Israele e Medio Oriente

La realtà e i sogni: prontuario antifuffa

In una recente intervista ad Arutz Sheva, https://www.israelnationalnews.com/news/385416Dan Diker, presidente del Jerusalem Center for Public Affairs, ha sgombrato il campo dal ciarpame ideologico intorno alla nascita di uno Stato palestinese, l’opzione riproposta come mantra da tutte le Cancellerie e dall’Amministrazione Biden, evidenziando alcune piccole questioni mai risolte.

La prima è il mancato riconoscimento del diritto di esistere di Israele, ovvero il riconoscimento della sua legittimità statuale. Sia l’OLP che l’Autorità Palestinese si sono limitate a riconoscerne solo l’esistenza.

Anche Adolf Hitler riconosceva l’esistenza degli ebrei, quanto al loro diritto all’esistenza, le sue idee, come è noto, erano in contrasto con il riconoscimento fattuale della loro esistenza.

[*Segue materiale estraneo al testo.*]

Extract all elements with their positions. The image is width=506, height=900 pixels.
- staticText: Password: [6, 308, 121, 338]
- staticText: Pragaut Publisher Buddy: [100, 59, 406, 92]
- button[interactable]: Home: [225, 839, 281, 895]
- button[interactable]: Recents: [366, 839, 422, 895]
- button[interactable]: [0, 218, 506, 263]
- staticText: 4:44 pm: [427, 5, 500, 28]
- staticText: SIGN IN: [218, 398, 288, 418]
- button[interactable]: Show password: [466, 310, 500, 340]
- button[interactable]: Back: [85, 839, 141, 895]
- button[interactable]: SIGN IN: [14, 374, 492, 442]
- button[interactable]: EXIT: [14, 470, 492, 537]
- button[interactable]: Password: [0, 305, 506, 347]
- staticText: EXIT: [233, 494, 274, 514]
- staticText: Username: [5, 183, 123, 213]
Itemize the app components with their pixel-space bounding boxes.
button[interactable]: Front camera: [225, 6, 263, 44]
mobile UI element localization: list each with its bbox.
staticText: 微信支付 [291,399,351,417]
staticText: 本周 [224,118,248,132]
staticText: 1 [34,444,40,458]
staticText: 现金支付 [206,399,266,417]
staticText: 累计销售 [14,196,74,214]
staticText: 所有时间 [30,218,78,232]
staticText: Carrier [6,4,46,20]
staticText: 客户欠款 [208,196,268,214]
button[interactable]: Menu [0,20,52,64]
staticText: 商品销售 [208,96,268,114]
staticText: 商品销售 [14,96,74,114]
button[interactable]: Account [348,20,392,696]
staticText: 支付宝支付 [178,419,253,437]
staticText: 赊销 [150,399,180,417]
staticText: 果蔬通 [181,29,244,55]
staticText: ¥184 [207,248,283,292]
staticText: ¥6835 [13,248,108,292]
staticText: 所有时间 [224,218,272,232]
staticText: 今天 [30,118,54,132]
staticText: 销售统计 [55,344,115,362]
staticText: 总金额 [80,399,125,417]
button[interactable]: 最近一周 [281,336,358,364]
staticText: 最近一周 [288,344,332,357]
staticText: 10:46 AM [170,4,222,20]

La seconda è  la fine della prassi di remunerazione nei confronti dei terroristi palestinesi e delle loro famiglie.

La terza è la fine del lawfare, ovvero della guerra diplomatica e legale atta a delegittimare Israele in tutte le possibili sedi istituzionali, come sta avvenendo in questi giorni con le istanze presentate alla Corte Penale Internazionale e alla Corte di Giustizia.

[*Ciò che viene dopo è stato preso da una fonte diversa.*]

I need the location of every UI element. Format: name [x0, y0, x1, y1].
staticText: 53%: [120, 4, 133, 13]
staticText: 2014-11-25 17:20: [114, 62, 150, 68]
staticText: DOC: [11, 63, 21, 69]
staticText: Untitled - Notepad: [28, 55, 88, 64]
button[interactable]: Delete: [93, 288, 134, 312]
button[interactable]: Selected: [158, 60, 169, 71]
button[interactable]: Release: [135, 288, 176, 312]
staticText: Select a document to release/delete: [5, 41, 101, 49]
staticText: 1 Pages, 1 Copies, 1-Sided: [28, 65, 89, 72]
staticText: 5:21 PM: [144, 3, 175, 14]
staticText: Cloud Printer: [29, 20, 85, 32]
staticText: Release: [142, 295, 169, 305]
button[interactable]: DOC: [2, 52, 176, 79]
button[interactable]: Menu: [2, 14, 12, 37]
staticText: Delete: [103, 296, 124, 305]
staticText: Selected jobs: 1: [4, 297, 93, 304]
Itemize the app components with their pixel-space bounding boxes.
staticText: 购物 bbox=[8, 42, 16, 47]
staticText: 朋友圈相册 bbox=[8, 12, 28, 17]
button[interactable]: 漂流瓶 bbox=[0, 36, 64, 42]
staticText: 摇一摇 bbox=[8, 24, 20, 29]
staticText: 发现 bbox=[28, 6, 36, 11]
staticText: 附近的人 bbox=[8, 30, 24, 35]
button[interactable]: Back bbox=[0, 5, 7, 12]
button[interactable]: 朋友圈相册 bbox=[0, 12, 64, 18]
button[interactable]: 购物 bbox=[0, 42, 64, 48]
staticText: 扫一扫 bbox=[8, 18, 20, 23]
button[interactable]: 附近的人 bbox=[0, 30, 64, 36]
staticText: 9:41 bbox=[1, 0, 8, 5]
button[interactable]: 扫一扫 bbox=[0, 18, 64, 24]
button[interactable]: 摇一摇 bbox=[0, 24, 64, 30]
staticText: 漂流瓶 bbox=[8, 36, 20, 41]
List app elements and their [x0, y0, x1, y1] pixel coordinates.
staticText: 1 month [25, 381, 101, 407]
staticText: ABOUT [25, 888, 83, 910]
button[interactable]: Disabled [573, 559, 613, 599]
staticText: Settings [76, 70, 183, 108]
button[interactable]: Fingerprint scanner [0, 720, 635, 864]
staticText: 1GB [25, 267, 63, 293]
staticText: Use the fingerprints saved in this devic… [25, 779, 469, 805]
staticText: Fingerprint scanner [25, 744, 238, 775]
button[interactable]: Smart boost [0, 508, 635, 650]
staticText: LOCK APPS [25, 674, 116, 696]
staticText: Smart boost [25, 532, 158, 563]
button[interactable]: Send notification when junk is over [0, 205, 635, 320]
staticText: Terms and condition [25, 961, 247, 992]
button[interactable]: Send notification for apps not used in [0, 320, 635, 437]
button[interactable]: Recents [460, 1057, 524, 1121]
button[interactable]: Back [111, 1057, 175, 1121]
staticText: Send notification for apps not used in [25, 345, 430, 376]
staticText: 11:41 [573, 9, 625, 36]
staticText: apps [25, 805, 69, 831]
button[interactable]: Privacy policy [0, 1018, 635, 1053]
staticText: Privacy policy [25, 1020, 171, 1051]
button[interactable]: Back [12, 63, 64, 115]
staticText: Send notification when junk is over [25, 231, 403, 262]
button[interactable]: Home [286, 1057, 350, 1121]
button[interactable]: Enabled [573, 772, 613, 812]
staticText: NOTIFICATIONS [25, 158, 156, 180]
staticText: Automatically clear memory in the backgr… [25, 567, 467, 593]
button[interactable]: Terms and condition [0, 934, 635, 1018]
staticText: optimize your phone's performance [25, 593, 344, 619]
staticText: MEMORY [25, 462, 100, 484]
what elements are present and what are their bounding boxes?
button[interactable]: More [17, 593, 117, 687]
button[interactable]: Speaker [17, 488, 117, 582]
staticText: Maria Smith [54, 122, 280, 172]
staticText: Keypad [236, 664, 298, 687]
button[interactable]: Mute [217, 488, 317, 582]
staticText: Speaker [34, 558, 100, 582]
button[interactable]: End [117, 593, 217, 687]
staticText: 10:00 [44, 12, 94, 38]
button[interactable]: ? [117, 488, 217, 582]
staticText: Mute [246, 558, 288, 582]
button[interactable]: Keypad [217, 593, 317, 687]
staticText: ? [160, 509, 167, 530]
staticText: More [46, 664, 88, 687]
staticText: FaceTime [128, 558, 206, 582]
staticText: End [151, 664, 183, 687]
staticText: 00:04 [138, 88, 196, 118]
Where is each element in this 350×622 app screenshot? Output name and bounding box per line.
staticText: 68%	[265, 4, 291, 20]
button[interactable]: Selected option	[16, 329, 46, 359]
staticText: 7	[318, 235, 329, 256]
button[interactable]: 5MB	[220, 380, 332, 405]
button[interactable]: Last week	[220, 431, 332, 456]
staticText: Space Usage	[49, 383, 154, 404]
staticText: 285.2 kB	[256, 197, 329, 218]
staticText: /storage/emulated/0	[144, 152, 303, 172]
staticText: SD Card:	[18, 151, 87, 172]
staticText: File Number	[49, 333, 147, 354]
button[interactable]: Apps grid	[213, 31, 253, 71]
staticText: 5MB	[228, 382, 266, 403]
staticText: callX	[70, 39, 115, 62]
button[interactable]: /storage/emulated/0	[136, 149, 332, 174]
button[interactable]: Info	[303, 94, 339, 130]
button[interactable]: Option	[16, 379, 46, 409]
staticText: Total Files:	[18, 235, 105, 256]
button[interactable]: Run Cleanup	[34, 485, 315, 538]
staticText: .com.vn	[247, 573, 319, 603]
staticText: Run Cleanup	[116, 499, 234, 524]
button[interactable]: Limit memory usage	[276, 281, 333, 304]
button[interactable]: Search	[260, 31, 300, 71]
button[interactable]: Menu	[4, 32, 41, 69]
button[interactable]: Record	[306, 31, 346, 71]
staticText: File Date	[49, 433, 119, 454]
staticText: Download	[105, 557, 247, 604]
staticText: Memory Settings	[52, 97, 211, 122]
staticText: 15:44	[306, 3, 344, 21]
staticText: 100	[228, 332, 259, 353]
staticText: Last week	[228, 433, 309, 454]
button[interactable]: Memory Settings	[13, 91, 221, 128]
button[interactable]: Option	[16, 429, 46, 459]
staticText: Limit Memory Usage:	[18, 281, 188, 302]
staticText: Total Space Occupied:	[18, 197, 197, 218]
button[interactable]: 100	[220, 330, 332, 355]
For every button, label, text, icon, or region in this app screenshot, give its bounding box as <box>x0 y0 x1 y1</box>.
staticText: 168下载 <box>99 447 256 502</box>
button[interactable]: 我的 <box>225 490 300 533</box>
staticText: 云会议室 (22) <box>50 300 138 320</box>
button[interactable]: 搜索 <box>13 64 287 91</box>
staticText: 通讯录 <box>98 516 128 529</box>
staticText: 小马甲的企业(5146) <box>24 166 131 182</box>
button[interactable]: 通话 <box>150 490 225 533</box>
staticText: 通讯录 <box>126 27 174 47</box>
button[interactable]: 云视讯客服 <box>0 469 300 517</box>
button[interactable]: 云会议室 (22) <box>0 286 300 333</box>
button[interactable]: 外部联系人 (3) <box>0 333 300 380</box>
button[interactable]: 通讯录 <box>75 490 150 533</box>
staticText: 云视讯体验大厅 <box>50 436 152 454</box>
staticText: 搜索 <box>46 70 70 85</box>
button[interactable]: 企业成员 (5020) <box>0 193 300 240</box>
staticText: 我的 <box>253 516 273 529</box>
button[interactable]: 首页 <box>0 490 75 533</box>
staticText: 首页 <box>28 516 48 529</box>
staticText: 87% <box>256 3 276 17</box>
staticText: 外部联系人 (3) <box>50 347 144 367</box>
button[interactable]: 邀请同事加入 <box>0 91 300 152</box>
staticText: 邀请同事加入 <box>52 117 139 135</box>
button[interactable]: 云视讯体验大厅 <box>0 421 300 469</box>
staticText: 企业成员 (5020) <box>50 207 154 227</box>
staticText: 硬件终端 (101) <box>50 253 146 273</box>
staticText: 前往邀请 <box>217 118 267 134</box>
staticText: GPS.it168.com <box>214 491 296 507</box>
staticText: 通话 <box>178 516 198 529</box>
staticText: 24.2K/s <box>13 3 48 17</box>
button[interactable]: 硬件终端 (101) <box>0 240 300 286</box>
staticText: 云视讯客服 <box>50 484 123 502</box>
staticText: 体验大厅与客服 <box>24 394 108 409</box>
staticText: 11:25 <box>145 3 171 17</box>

Va aggiunto che questi due aspetti discendono dal primo punto: il riconoscimento al diritto all’esistenza di Israele. Diritto respinto senza sosta dal 1937-anno in cui la Commissione Peel propose una spartizione del territorio mandatario di Palestina che, in contrasto con quanto previsto dal Mandato del 1922, decurtava ulteriormente il territorio assegnato agli ebrei, per concedere agli arabi l’80%- ad oggi.

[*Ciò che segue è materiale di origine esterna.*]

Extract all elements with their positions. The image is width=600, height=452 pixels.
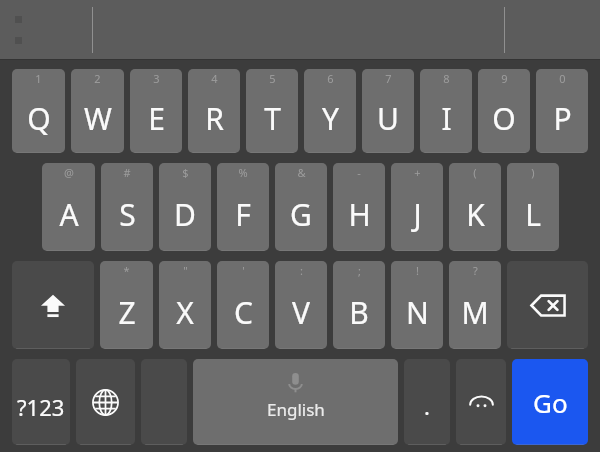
staticText: W (84, 98, 112, 139)
button[interactable]: Go (512, 359, 588, 445)
button[interactable]: ! (391, 261, 443, 349)
staticText: # (123, 165, 131, 180)
staticText: D (174, 194, 196, 235)
staticText: ; (358, 263, 361, 278)
staticText: S (119, 194, 136, 235)
staticText: C (234, 292, 253, 333)
button[interactable]: + (391, 163, 443, 251)
button[interactable]: . (404, 359, 450, 445)
button[interactable]: English (193, 359, 398, 445)
button[interactable]: ( (449, 163, 501, 251)
staticText: ? (473, 263, 478, 278)
staticText: U (377, 98, 399, 139)
staticText: ' (242, 263, 245, 278)
staticText: % (238, 165, 248, 180)
button[interactable]: ?123 (12, 359, 70, 445)
button[interactable]: ) (507, 163, 559, 251)
button[interactable]: 4 (188, 69, 240, 153)
staticText: & (297, 165, 306, 180)
button[interactable]: - (333, 163, 385, 251)
button[interactable]: 6 (304, 69, 356, 153)
staticText: 9 (501, 71, 508, 86)
staticText: M (461, 292, 489, 333)
staticText: 6 (327, 71, 334, 86)
staticText: F (235, 194, 251, 235)
staticText: O (492, 98, 516, 139)
staticText: R (205, 98, 224, 139)
button[interactable]: 3 (130, 69, 182, 153)
staticText: 4 (211, 71, 218, 86)
staticText: English (267, 398, 325, 421)
staticText: ( (473, 165, 477, 180)
staticText: $ (182, 165, 189, 180)
staticText: . (424, 391, 430, 421)
staticText: 8 (443, 71, 450, 86)
staticText: Q (27, 98, 51, 139)
button[interactable]: 1 (12, 69, 65, 153)
staticText: K (466, 194, 485, 235)
button[interactable]: ' (217, 261, 269, 349)
button[interactable]: Backspace (507, 261, 588, 349)
button[interactable]: Emoji (456, 359, 506, 445)
button[interactable]: Change language (76, 359, 135, 445)
button[interactable]: ; (333, 261, 385, 349)
staticText: ?123 (17, 392, 65, 422)
button[interactable]: $ (159, 163, 211, 251)
staticText: ) (531, 165, 535, 180)
button[interactable]: * (100, 261, 153, 349)
staticText: T (264, 98, 281, 139)
staticText: + (414, 165, 421, 180)
staticText: B (349, 292, 369, 333)
staticText: " (183, 263, 188, 278)
staticText: E (148, 98, 165, 139)
button[interactable]: 5 (246, 69, 298, 153)
staticText: Z (118, 292, 136, 333)
staticText: : (300, 263, 303, 278)
button[interactable]: & (275, 163, 327, 251)
button[interactable]: 7 (362, 69, 414, 153)
button[interactable]: 0 (536, 69, 588, 153)
staticText: ! (416, 263, 419, 278)
button[interactable]: @ (42, 163, 95, 251)
staticText: 2 (94, 71, 101, 86)
staticText: I (441, 98, 452, 139)
button[interactable]: " (159, 261, 211, 349)
button[interactable]: : (275, 261, 327, 349)
staticText: 1 (35, 71, 42, 86)
staticText: H (348, 194, 371, 235)
staticText: Y (322, 98, 339, 139)
button[interactable]: 8 (420, 69, 472, 153)
staticText: A (59, 194, 79, 235)
button[interactable]: % (217, 163, 269, 251)
button[interactable]: 9 (478, 69, 530, 153)
staticText: * (123, 263, 130, 278)
staticText: X (176, 292, 194, 333)
staticText: @ (64, 165, 74, 180)
staticText: 7 (385, 71, 392, 86)
button[interactable]: 2 (71, 69, 124, 153)
staticText: - (357, 165, 361, 180)
staticText: J (413, 194, 422, 235)
staticText: L (525, 194, 541, 235)
staticText: N (406, 292, 429, 333)
staticText: 0 (559, 71, 566, 86)
staticText: 5 (269, 71, 276, 86)
staticText: P (553, 98, 572, 139)
button[interactable]: ? (449, 261, 501, 349)
staticText: G (290, 194, 312, 235)
staticText: V (292, 292, 310, 333)
staticText: 3 (153, 71, 160, 86)
staticText: Go (533, 385, 568, 420)
button[interactable]: # (101, 163, 153, 251)
button[interactable]: Shift (12, 261, 94, 349)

Senza questo preambolo ogni ipotesi di pace, ogni ipotesi di risoluzione del conflitto è puro onirismo, e né l’Amministrazione Biden, né Joseph Borrell, solerte promotore dell’Autorità Palestinese presso la UE, né nessun altro, saranno in grado di mettere Israele nelle condizioni di potere accettare qualsivoglia accordo realistico con una controparte in rappresentanza del “popolo palestinese”.

Che sia uno Stato, o una confederazione, o una serie di minuscoli emirati fondati sulla specificità clanica, come propone Mordechai Kedar,http://www.linformale.eu/guerra-per-il-predominio-intervista-a-mordechai-kedar/ l’assenza della precondizione essenziale trasforma ogni discorso in un puro flatus vocis.

Non bisogna essere pessimisti ma appena un po’ realisti per vedere che il radicale rifiuto di Hamas nei confronti di uno Stato ebraico, plasticamente esplicito nel suo mai abrogato Statuto del 1988, trova una corrispondenza precisa nel mancato riconoscimento del suo diritto all’esistenza da parte dell’Autorità Palestinese.

Dunque, al Segretario di Stato Antony Blinken, quando, a proposito del futuro, parla di una Autorità Palestinese “rinnovata”, bisognerebbe dire che il rinnovamento, per renderla credibile, non può attuarsi con un maquillage, perché tutto resterebbe esattamente così come è, il gioco delle parti in cui il “non rappresentante” dei palestinesi, Hamas, recita quella del cattivo, mentre l’Autorità Palestinese quella del partner affidabile pronto ad amministrare Gaza.